On paper, the crew is pretty straightforward. In real life, 1400 miles from anything, the crew is a little different. For the most part, thanks to the Jones Act, English-speaking Americans work on these ships. That can sometimes get goofed up due to the union at hand - the Seafarers International Union, or SIU. The GSU rooming next to me was a case of union power...he was 20 years old, from Saudi Arabia, and forced to sea by an uncle who is high up in the SIU. When he arrived, it became brutally obvious that he neither spoke any English nor had any practical experience doing anything. During the first few minutes aboard, I had to ask him to unlock my side of the shared head. Incredulous and not understanding a word I said, he barged into my room through the outer door and conducted a thorough investigation before deciding that the other door in the bathroom did, in fact, open into my room. Six weeks later he burned his hand removing the filter of a perking coffee maker, refused treatment for 4 days and was put ashore (fired) in Valdez, entering the realm of lost-time-injuries and bad jokes. It was later discovered that rather than changing sheets on the officer's beds as he was supposed to, he had simply been adding another fitted sheet on the mattress. The Captain had 8 bottom sheets the day after he was put ashore.

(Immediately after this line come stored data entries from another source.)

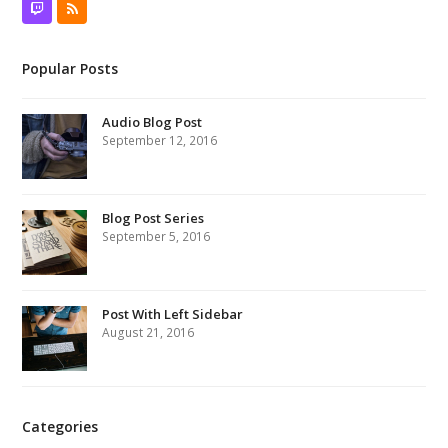
Twitch
RSS
Popular Posts
Audio Blog Post
September 12, 2016
Blog Post Series
September 5, 2016
Post With Left Sidebar
August 21, 2016
Categories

Apart from this ugly case and a few large, unpleasant, over-friendly, dirty sailors that came or went during out term, the crew was a well-kept, well-behaved, well-liked bunch of guys. They offered knowledge, encouragement, and occasionally a soda or candy bar to us just for doing our jobs. Some were life-time sailors, others were on their first or second trip to sea. Each shipped out for a slightly different reason, from many different halls, and with many different goals. Don, the most respected AB, was maybe 45 years old with no aspiration to move up. He had mastered his position, acquired seniority (which translates to the best jobs), and was learning Spanish on this cruise. A single man from Oregon, he was very happy to work hard but equally pleased to take time out to show a green cadet the art of tying a surge line. Don the First Engineer, on the other hand, was 4o years old or so, making well over 100 grand a year and qualified to sail as Chief Engineer and make almost double that - in 6 months each year. He knew the plant like the back of his hand and was generally acknowledged to be running the show down below. Married with three kids, he would qualify as the most likeable man aboard in my book.

If you tried to fit a trend to the personalities at sea, you'd decifer in no time at all that the defining trait in almost all of these people is that they have fractured home lives. Most were separated or divorced, and among those that had been divorced, most had been at least twice...the Captain 4 times. Tony really summed things up the best when he said "man, going to sea sure ruins your social life."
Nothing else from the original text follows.